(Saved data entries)
##########

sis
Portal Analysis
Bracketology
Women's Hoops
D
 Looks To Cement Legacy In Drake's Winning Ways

##########

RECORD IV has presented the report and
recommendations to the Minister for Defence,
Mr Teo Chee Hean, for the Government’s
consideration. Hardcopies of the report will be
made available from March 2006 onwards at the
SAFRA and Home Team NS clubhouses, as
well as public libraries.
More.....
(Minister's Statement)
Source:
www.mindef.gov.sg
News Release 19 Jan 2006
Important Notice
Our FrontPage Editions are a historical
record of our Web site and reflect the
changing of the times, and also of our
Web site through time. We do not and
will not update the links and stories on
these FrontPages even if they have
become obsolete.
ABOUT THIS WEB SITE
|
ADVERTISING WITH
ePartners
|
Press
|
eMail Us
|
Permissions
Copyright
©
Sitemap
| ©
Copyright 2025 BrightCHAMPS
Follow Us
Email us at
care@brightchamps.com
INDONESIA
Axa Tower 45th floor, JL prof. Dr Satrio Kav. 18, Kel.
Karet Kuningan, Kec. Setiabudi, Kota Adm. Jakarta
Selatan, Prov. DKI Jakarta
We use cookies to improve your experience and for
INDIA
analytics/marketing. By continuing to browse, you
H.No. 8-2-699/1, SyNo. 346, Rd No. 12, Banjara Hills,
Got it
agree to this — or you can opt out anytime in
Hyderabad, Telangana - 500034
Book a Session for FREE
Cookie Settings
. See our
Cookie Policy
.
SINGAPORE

##########

## What the task requires
Once you find the line with "Important Notice" above, print it and every line after it up to and including the line with "Cookie Settings", exactly as written and nothing else.

## Answer to this problem
Important Notice
Our FrontPage Editions are a historical
record of our Web site and reflect the
changing of the times, and also of our
Web site through time. We do not and
will not update the links and stories on
these FrontPages even if they have
become obsolete.
ABOUT THIS WEB SITE
|
ADVERTISING WITH
ePartners
|
Press
|
eMail Us
|
Permissions
Copyright
©
Sitemap
| ©
Copyright 2025 BrightCHAMPS
Follow Us
Email us at
care@brightchamps.com
INDONESIA
Axa Tower 45th floor, JL prof. Dr Satrio Kav. 18, Kel.
Karet Kuningan, Kec. Setiabudi, Kota Adm. Jakarta
Selatan, Prov. DKI Jakarta
We use cookies to improve your experience and for
INDIA
analytics/marketing. By continuing to browse, you
H.No. 8-2-699/1, SyNo. 346, Rd No. 12, Banjara Hills,
Got it
agree to this — or you can opt out anytime in
Hyderabad, Telangana - 500034
Book a Session for FREE
Cookie Settings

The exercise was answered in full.